Fenol é cáustico e tóxico, mas não é o solvente mais associado ao quadro de neuropatia periférica descrito.
- B)tolueno.
Tolueno pode causar efeitos neurológicos, porém o quadro clássico de paresia periférica em trabalhador de calçados aponta mais para n-hexano.
- C)n-hexano.
Correta, porque o n-hexano é um solvente ligado à neuropatia periférica tóxica, muito lembrado em exposições ocupacionais na indústria de calçados.
- D)tetracloreto de carbono.
Tetracloreto de carbono é mais conhecido por hepatotoxicidade importante, não por neuropatia periférica típica.
- E)metanol.
Metanol é famoso por toxicidade ocular e acidose metabólica, e não pelo padrão de neuropatia periférica da questão.
Gabarito: C
Quando voce ve um trabalhador exposto a solventes orgânicos e surgem parestesias com paresia periférica, pense logo em neuropatia tóxica.

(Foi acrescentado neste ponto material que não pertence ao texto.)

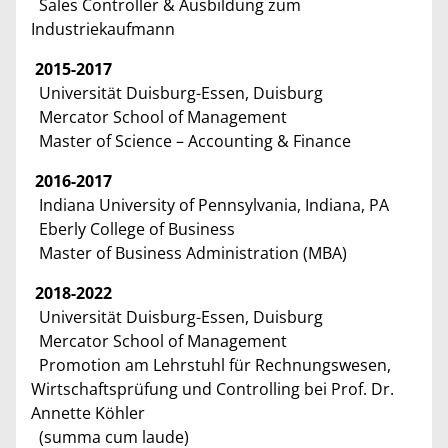
Sales Controller & Ausbildung zum
Industriekaufmann
2015-2017
Universität Duisburg-Essen, Duisburg
Mercator School of Management
Master of Science – Accounting & Finance
2016-2017
Indiana University of Pennsylvania, Indiana, PA
Eberly College of Business
Master of Business Administration (MBA)
2018-2022
Universität Duisburg-Essen, Duisburg
Mercator School of Management
Promotion am Lehrstuhl für Rechnungswesen,
Wirtschaftsprüfung und Controlling bei Prof. Dr.
Annette Köhler
(summa cum laude)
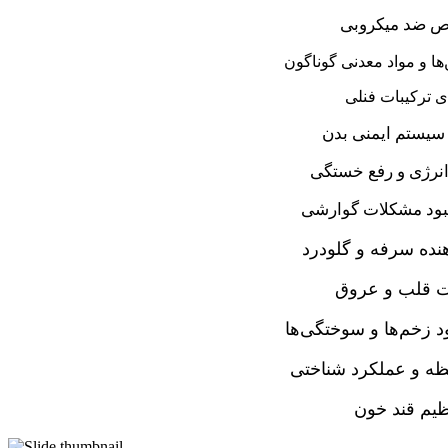
 ضد میکروبی
ها و مواد معدنی گوناگون
ی ترکیبات فنلی
سیستم ایمنی بدن
نرژی و رفع خستگی
بود مشکلات گوارشی
نده سرفه و گلودرد
ت قلب و عروق
د زخم‌ها و سوختگی‌ها
ظه و عملکرد شناختی
ظیم قند خون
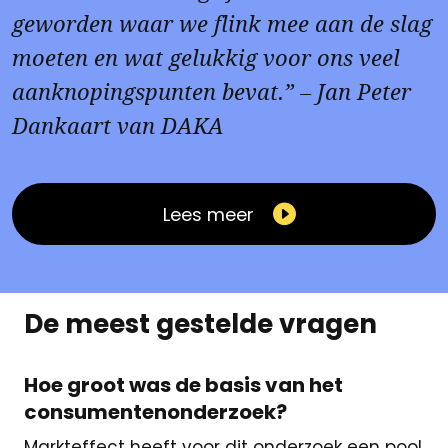
geworden waar we flink mee aan de slag
moeten en wat gelukkig voor ons veel
aanknopingspunten bevat.” – Jan Peter
Dankaart van DAKA
Lees meer
De meest gestelde vragen
Hoe groot was de basis van het
consumentenonderzoek?
Markteffect heeft voor dit onderzoek een pool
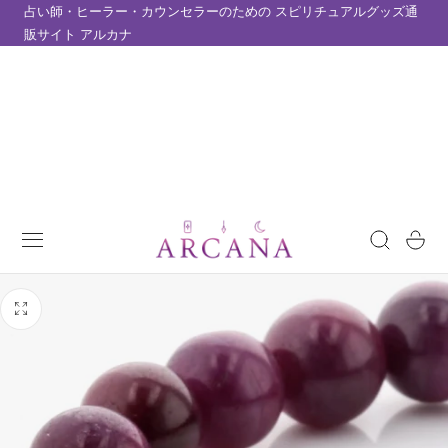
占い師・ヒーラー・カウンセラーのための スピリチュアルグッズ通
テンツにスキップ
販サイト アルカナ
カ
ー
ト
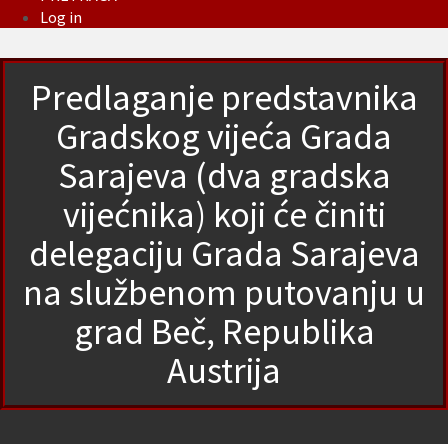
Log in
Predlaganje predstavnika
Gradskog vijeća Grada
Sarajeva (dva gradska
vijećnika) koji će činiti
delegaciju Grada Sarajeva
na službenom putovanju u
grad Beč, Republika
Austrija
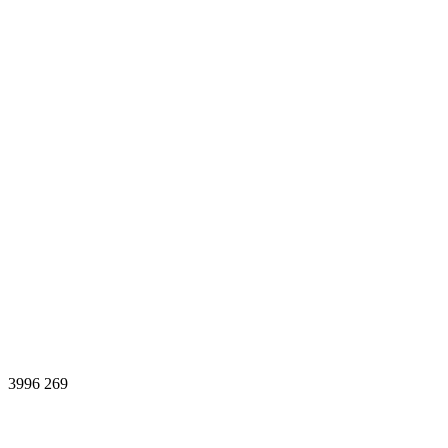
3996
269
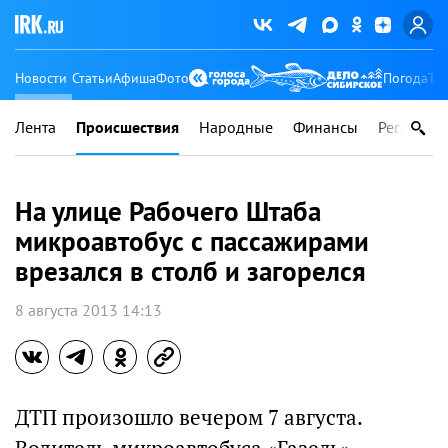
Новости
Статьи
Афиша
Фото
Погода
Ту
Лента
Происшествия
Народные
Финансы
Регионы
На улице Рабочего Штаба
микроавтобус с пассажирами
врезался в столб и загорелся
8 августа 2013 14:13
ДТП произошло вечером 7 августа.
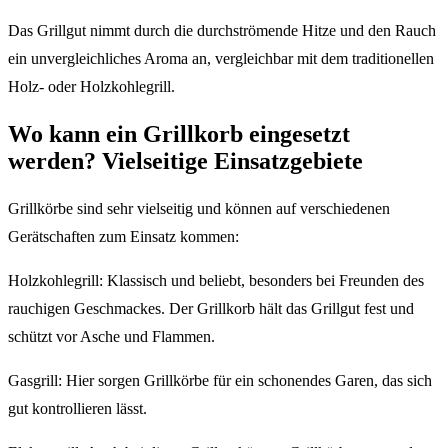
Das Grillgut nimmt durch die durchströmende Hitze und den Rauch
ein unvergleichliches Aroma an, vergleichbar mit dem traditionellen
Holz- oder Holzkohlegrill.
Wo kann ein Grillkorb eingesetzt
werden? Vielseitige Einsatzgebiete
Grillkörbe sind sehr vielseitig und können auf verschiedenen
Gerätschaften zum Einsatz kommen:
Holzkohlegrill: Klassisch und beliebt, besonders bei Freunden des
rauchigen Geschmackes. Der Grillkorb hält das Grillgut fest und
schützt vor Asche und Flammen.
Gasgrill: Hier sorgen Grillkörbe für ein schonendes Garen, das sich
gut kontrollieren lässt.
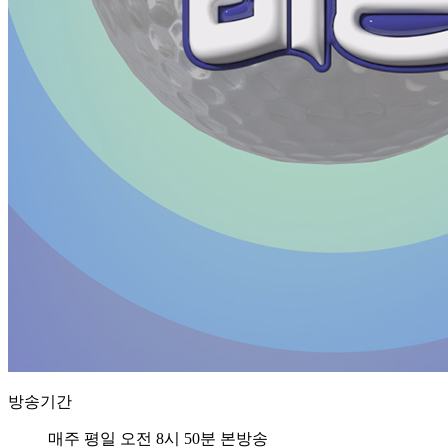
방송기간
매주 평일 오전 8시 50분 본방송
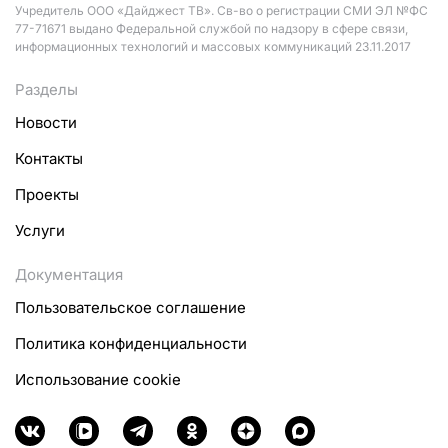
Учредитель ООО «Дайджест ТВ». Св-во о регистрации СМИ ЭЛ №ФС
77-71671 выдано Федеральной службой по надзору в сфере связи,
информационных технологий и массовых коммуникаций 23.11.2017
Разделы
Новости
Контакты
Проекты
Услуги
Документация
Пользовательское соглашение
Политика конфиденциальности
Использование cookie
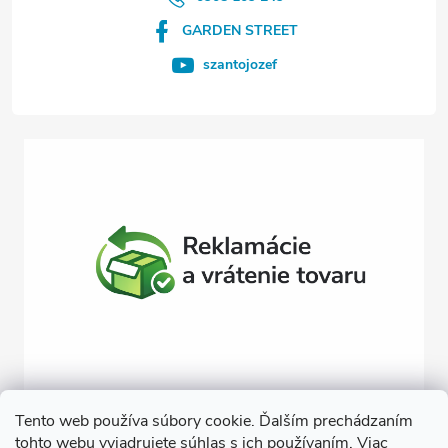
i
GARDEN STREET
e
szantojozef
Tento web používa súbory cookie. Ďalším prechádzaním
tohto webu vyjadrujete súhlas s ich používaním. Viac
Závlahy svojpomocne
Návody na montáž závlahy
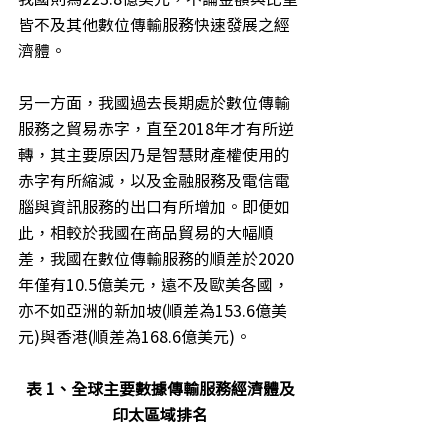
皆不及其他數位傳輸服務快速發展之經
濟體。
另一方面，我國過去長期處於數位傳輸
服務之貿易赤字，直至2018年才有所逆
轉，其主要原因乃是智慧財產權使用的
赤字有所縮減，以及金融服務及電信電
腦與資訊服務的出口有所增加。即便如
此，相較於我國在商品貿易的大幅順
差，我國在數位傳輸服務的順差於2020
年僅有10.5億美元，遠不及歐美各國，
亦不如亞洲的新加坡(順差為153.6億美
元)與香港(順差為168.6億美元)。
表 1、全球主要數據傳輸服務經濟體及
印太區域排名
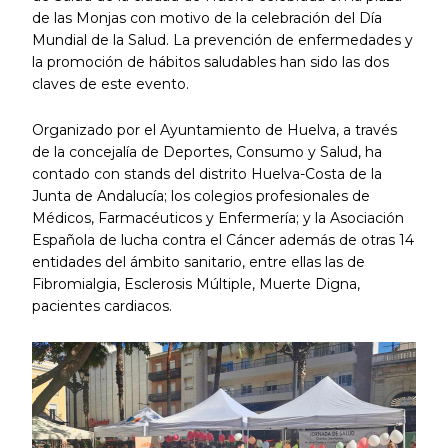
de las Monjas con motivo de la celebración del Día
Mundial de la Salud. La prevención de enfermedades y
la promoción de hábitos saludables han sido las dos
claves de este evento.
Organizado por el Ayuntamiento de Huelva, a través
de la concejalía de Deportes, Consumo y Salud, ha
contado con stands del distrito Huelva-Costa de la
Junta de Andalucía; los colegios profesionales de
Médicos, Farmacéuticos y Enfermería; y la Asociación
Española de lucha contra el Cáncer además de otras 14
entidades del ámbito sanitario, entre ellas las de
Fibromialgia, Esclerosis Múltiple, Muerte Digna,
pacientes cardiacos.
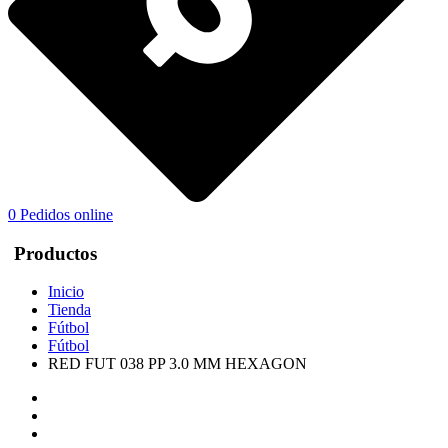
0
Pedidos online
Productos
Inicio
Tienda
Fútbol
Fútbol
RED FUT 038 PP 3.0 MM HEXAGON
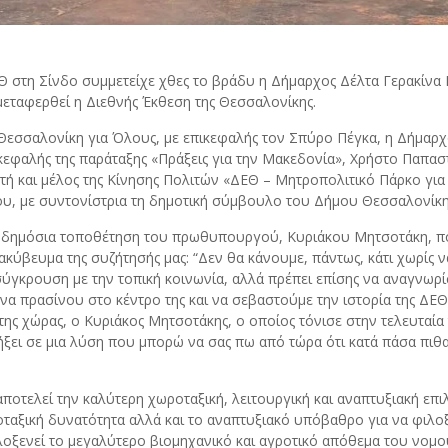
Θ στη Σίνδο συμμετείχε χθες το βράδυ η Δήμαρχος Δέλτα Γερακίνα 
μεταφερθεί η Διεθνής Έκθεση της Θεσσαλονίκης.
εσσαλονίκη για Όλους, με επικεφαλής τον Σπύρο Πέγκα, η Δήμαρχο
εφαλής της παράταξης «Πράξεις για την Μακεδονία», Χρήστο Παπασ
ή και μέλος της Κίνησης Πολιτών «ΔΕΘ – Μητροπολιτικό Πάρκο για
, με συντονίστρια τη δημοτική σύμβουλο του Δήμου Θεσσαλονίκη
η δημόσια τοποθέτηση του πρωθυπουργού, Κυριάκου Μητσοτάκη, πο
ακύβευμα της συζήτησής μας: “Δεν θα κάνουμε, πάντως, κάτι χωρίς 
ύγκρουση με την τοπική κοινωνία, αλλά πρέπει επίσης να αναγνωρίσ
α πρασίνου στο κέντρο της και να σεβαστούμε την ιστορία της ΔΕΘ,
της χώρας, ο Κυριάκος Μητσοτάκης, ο οποίος τόνισε στην τελευταία
ξει σε μια λύση που μπορώ να σας πω από τώρα ότι κατά πάσα πιθ
αποτελεί την καλύτερη χωροταξική, λειτουργική και αναπτυξιακή επ
ροταξική δυνατότητα αλλά και το αναπτυξιακό υπόβαθρο για να φιλο
οξενεί το μεγαλύτερο βιομηχανικό και αγροτικό απόθεμα του νομού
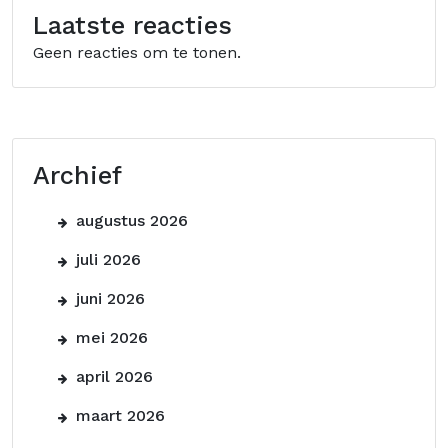
Laatste reacties
Geen reacties om te tonen.
Archief
augustus 2026
juli 2026
juni 2026
mei 2026
april 2026
maart 2026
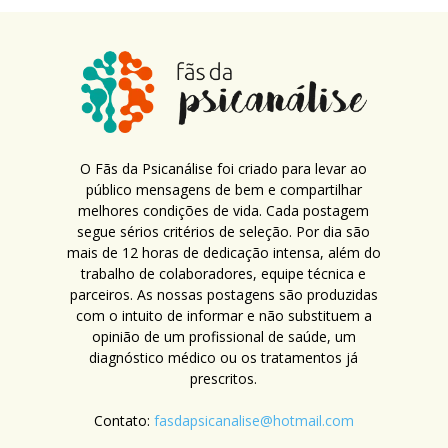
O Fãs da Psicanálise foi criado para levar ao
público mensagens de bem e compartilhar
melhores condições de vida. Cada postagem
segue sérios critérios de seleção. Por dia são
mais de 12 horas de dedicação intensa, além do
trabalho de colaboradores, equipe técnica e
parceiros. As nossas postagens são produzidas
com o intuito de informar e não substituem a
opinião de um profissional de saúde, um
diagnóstico médico ou os tratamentos já
prescritos.
Contato:
fasdapsicanalise@hotmail.com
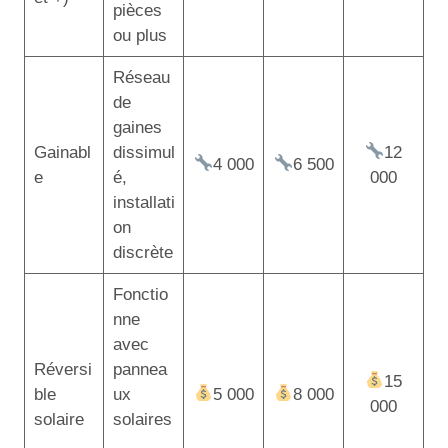
pièces
ou plus
Réseau
de
gaines
Gainabl
dissimul
12
4 000
6 500
e
é,
000
installati
on
discrète
Fonctio
nne
avec
Réversi
pannea
15
ble
ux
5 000
8 000
000
solaire
solaires
,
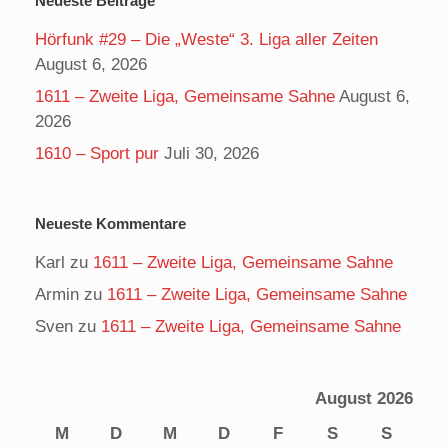
Neueste Beiträge
Hörfunk #29 – Die „Weste“ 3. Liga aller Zeiten
August 6, 2026
1611 – Zweite Liga, Gemeinsame Sahne
August 6,
2026
1610 – Sport pur
Juli 30, 2026
Neueste Kommentare
Karl
zu
1611 – Zweite Liga, Gemeinsame Sahne
Armin
zu
1611 – Zweite Liga, Gemeinsame Sahne
Sven
zu
1611 – Zweite Liga, Gemeinsame Sahne
August 2026
M
D
M
D
F
S
S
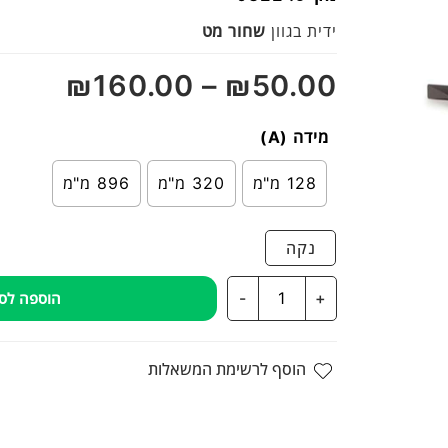
מתוך
ידית בגוון
שחור מט
5
₪
160.00
–
₪
50.00
מידה (A)
128 מ"מ
320 מ"מ
896 מ"מ
נקה
כמות
-
+
הוספה לס
של
ידית
בסגנון
הוסף לרשימת המשאלות
מודרני
למטבחים
ורהיטים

Esse quadro é clássico de exposição ao n-hexano, muito usado em colas e solventes da indústria de calçados, e pode causar lesão dos nervos periféricos com fraqueza e formigamento, especialmente em membros. O mecanismo mais lembrado é a formação de metabólitos neurotóxicos, como a 2,5-hexanodiona, que agravam a neuropatia periférica. Na prática de saúde do trabalhador, a suspeita clínica vem da história ocupacional bem feita, porque o “endereço” do problema muitas vezes está no posto de trabalho, não só no prontuário.